Any picture among the records should be left out, please; retype the rest exactly.

──────────────────────────────

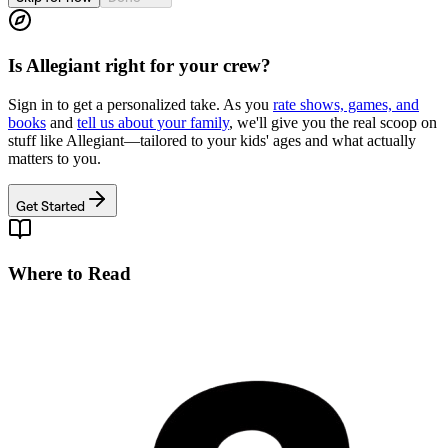
Is
Allegiant
right for your crew?
Sign in to get a personalized take. As you
rate shows, games, and
books
and
tell us about your family
, we'll give you the real scoop on
stuff like
Allegiant
—tailored to your kids' ages and what actually
matters to you.
Get Started
Where to Read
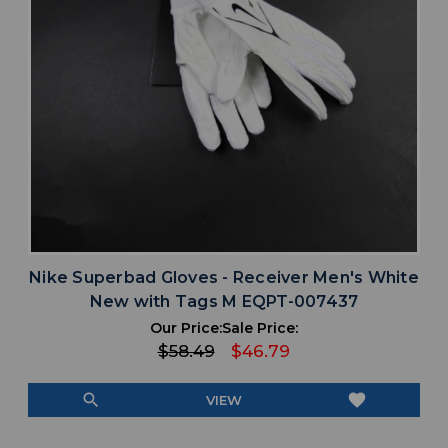
Nike Superbad Gloves - Receiver Men's White
New with Tags M EQPT-007437
Our Price:
Sale Price:
$58.49
$46.79
search
favorite
VIEW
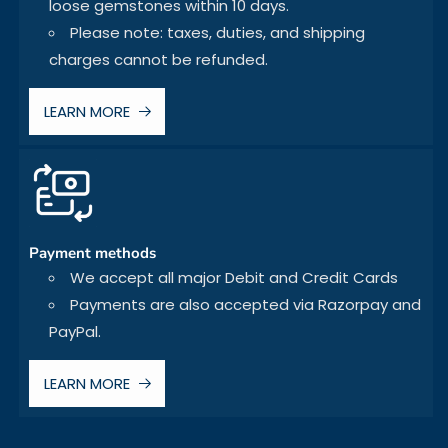
loose gemstones within 10 days.
Please note: taxes, duties, and shipping
charges cannot be refunded.
LEARN MORE
Payment methods
We accept all major Debit and Credit Cards
Payments are also accepted via Razorpay and
PayPal.
LEARN MORE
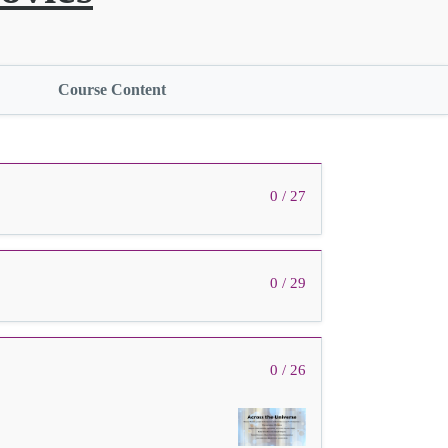
Course Content
0 / 27
0 / 29
0 / 26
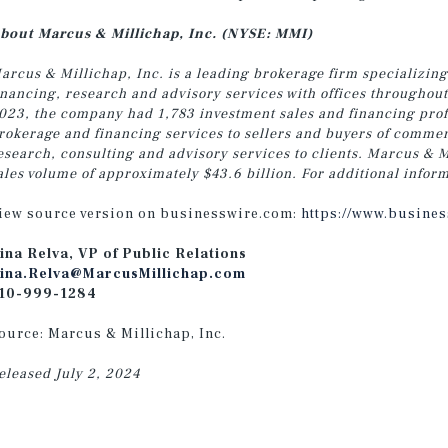
bout Marcus & Millichap, Inc. (NYSE: MMI)
arcus & Millichap, Inc. is a leading brokerage firm specializing
inancing, research and advisory services with offices throughou
023, the company had 1,783 investment sales and financing profe
rokerage and financing services to sellers and buyers of commer
esearch, consulting and advisory services
to clients.
Marcus & Mi
ales volume of approximately $43.6 billion. For additional inform
iew source version on businesswire.com:
https://www.busine
ina Relva, VP of Public Relations
ina.Relva@MarcusMillichap.com
10-999-1284
ource: Marcus & Millichap, Inc.
eleased July 2, 2024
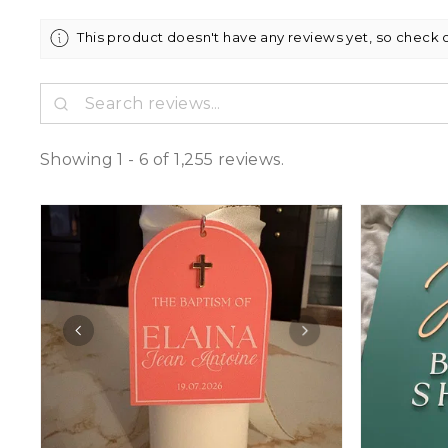
This product doesn't have any reviews yet, so check 
Showing 1 - 6 of 1,255 reviews.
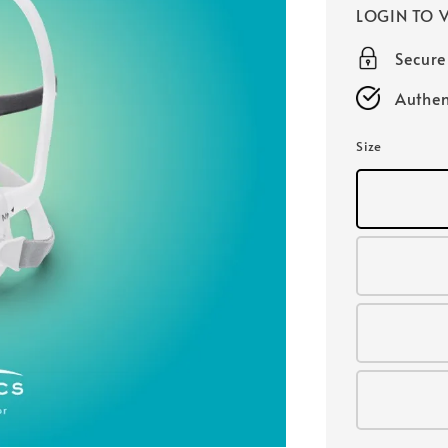
LOGIN TO V
Secur
Authen
Size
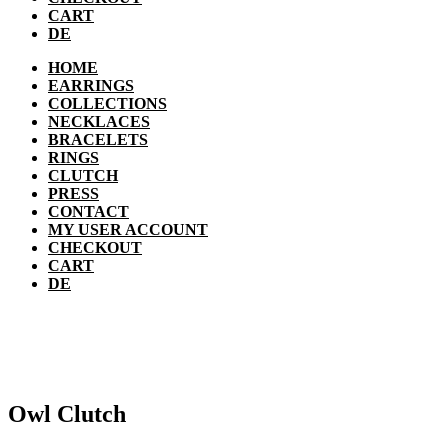
CART
DE
HOME
EARRINGS
COLLECTIONS
NECKLACES
BRACELETS
RINGS
CLUTCH
PRESS
CONTACT
MY USER ACCOUNT
CHECKOUT
CART
DE
Owl Clutch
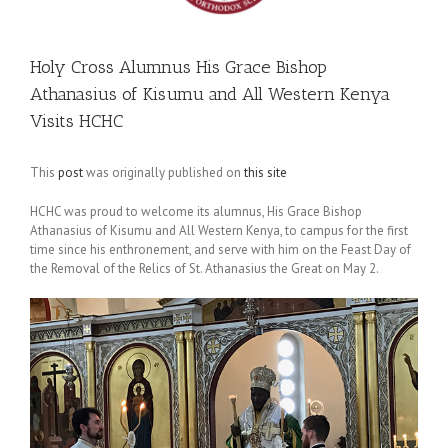
Holy Cross Alumnus His Grace Bishop
Athanasius of Kisumu and All Western Kenya
Visits HCHC
This
post
was originally published on
this site
HCHC was proud to welcome its alumnus, His Grace Bishop
Athanasius of Kisumu and All Western Kenya, to campus for the first
time since his enthronement, and serve with him on the Feast Day of
the Removal of the Relics of St. Athanasius the Great on May 2.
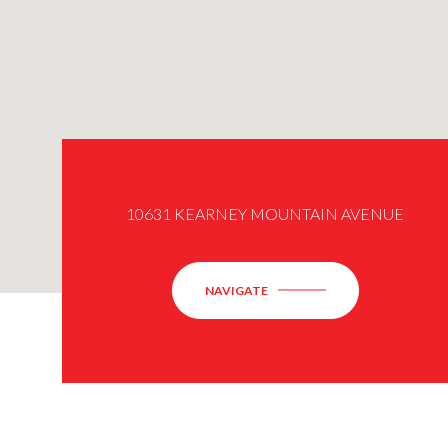
10631 KEARNEY MOUNTAIN AVENUE
NAVIGATE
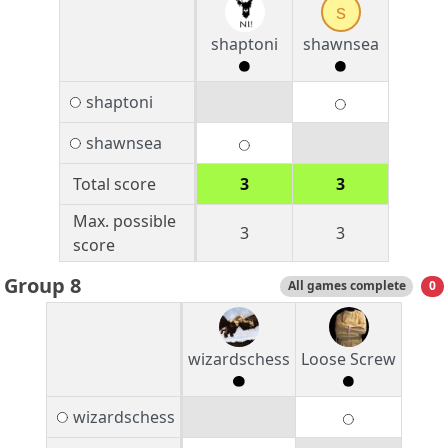
s
shaptoni
shawnsea
shaptoni
shawnsea
Total score
3
3
Max. possible
3
3
score
Group 8
All games complete
0
wizardschess
Loose Screw
wizardschess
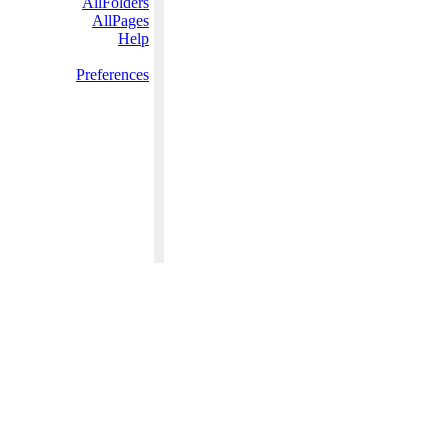
AllFolders
AllPages
Help
Preferences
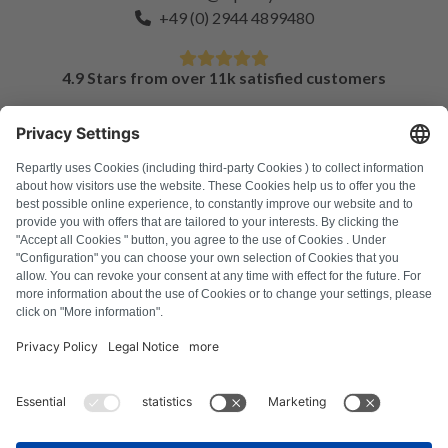
+49 (0) 2944 4899480
4.9 Stars from over 11k satisfied customers
FAQ
All error codes
About us
Press
Imprint
Privacy policy
Terms and Conditions
Revocation policy
Cookie policy
Safety guidelines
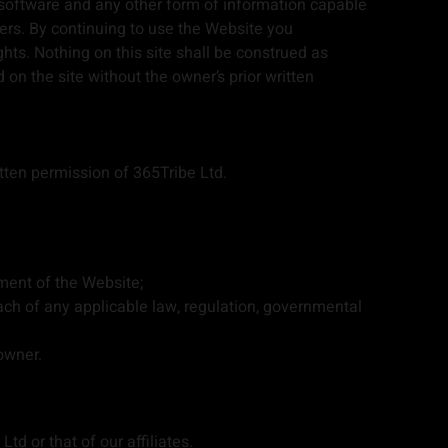
 software and any other form of information capable
ers. By continuing to use the Website you
hts. Nothing on this site shall be construed as
 on the site without the owner’s prior written
tten permission of 365Tribe Ltd.
ment of the Website;
each of any applicable law, regulation, governmental
owner.
td or that of our affiliates.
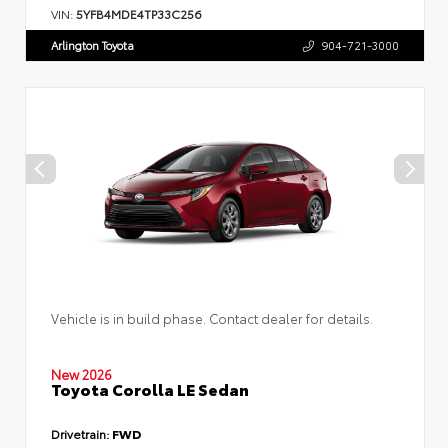
VIN:
5YFB4MDE4TP33C256
Arlington Toyota
904-721-3000
Vehicle is in build phase. Contact dealer for details.
New 2026
Toyota Corolla LE Sedan
Drivetrain:
FWD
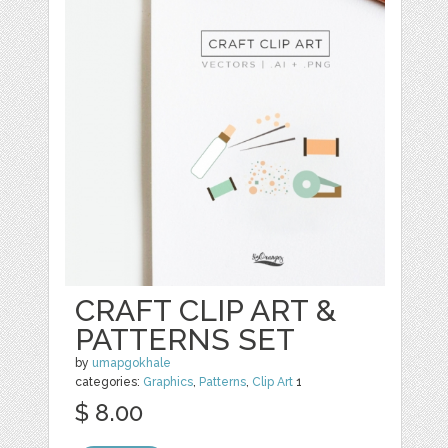
CRAFT CLIP ART &
PATTERNS SET
by
umapgokhale
categories:
Graphics
,
Patterns
,
Clip Art
1
$ 8.00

──────────────────────────────

◆ **SOLUTION FOR THIS PROBLEM**
Is
Allegiant
right for your crew?
Sign in to get a personalized take. As you
rate shows, games, and
books
and
tell us about your family
, we'll give you the real scoop on
stuff like
Allegiant
—tailored to your kids' ages and what actually
matters to you.
Get Started
Where to Read
Nike Superbad Gloves - Receiver Men's White
New with Tags M EQPT-007437
Our Price:
Sale Price:
$58.49
$46.79
search
favorite
VIEW
loose gemstones within 10 days.
Please note: taxes, duties, and shipping
charges cannot be refunded.
LEARN MORE
Payment methods
We accept all major Debit and Credit Cards
Payments are also accepted via Razorpay and
PayPal.
LEARN MORE
Course Content
0 / 27
0 / 29
0 / 26
bout Marcus & Millichap, Inc. (NYSE: MMI)
arcus & Millichap, Inc. is a leading brokerage firm specializing
inancing, research and advisory services with offices throughou
023, the company had 1,783 investment sales and financing profe
rokerage and financing services to sellers and buyers of commer
esearch, consulting and advisory services
to clients.
Marcus & Mi
ales volume of approximately $43.6 billion. For additional inform
iew source version on businesswire.com:
https://www.busine
ina Relva, VP of Public Relations
ina.Relva@MarcusMillichap.com
10-999-1284
ource: Marcus & Millichap, Inc.
eleased July 2, 2024
This product doesn't have any reviews yet, so check 
Showing 1 - 6 of 1,255 reviews.
LOGIN TO V
Secur
Authen
Size
CART
DE
HOME
EARRINGS
COLLECTIONS
NECKLACES
BRACELETS
RINGS
CLUTCH
PRESS
CONTACT
MY USER ACCOUNT
CHECKOUT
CART
DE
Owl Clutch
Holy Cross Alumnus His Grace Bishop
Athanasius of Kisumu and All Western Kenya
Visits HCHC
This
post
was originally published on
this site
HCHC was proud to welcome its alumnus, His Grace Bishop
Athanasius of Kisumu and All Western Kenya, to campus for the first
time since his enthronement, and serve with him on the Feast Day of
the Removal of the Relics of St. Athanasius the Great on May 2.
10631 KEARNEY MOUNTAIN AVENUE
NAVIGATE
s
shaptoni
shawnsea
shaptoni
shawnsea
Total score
3
3
Max. possible
3
3
score
Group 8
All games complete
0
wizardschess
Loose Screw
wizardschess
AllFolders
AllPages
Help
Preferences
+49 (0) 2944 4899480
4.9 Stars from over 11k satisfied customers
FAQ
All error codes
About us
Press
Imprint
Privacy policy
Terms and Conditions
Revocation policy
Cookie policy
Safety guidelines
 software and any other form of information capable
ers. By continuing to use the Website you
hts. Nothing on this site shall be construed as
 on the site without the owner’s prior written
tten permission of 365Tribe Ltd.
ment of the Website;
each of any applicable law, regulation, governmental
owner.
td or that of our affiliates.
VIN:
5YFB4MDE4TP33C256
Arlington Toyota
904-721-3000
Vehicle is in build phase. Contact dealer for details.
New 2026
Toyota Corolla LE Sedan
Drivetrain:
FWD
CRAFT CLIP ART &
PATTERNS SET
by
umapgokhale
categories:
Graphics
,
Patterns
,
Clip Art
1
$ 8.00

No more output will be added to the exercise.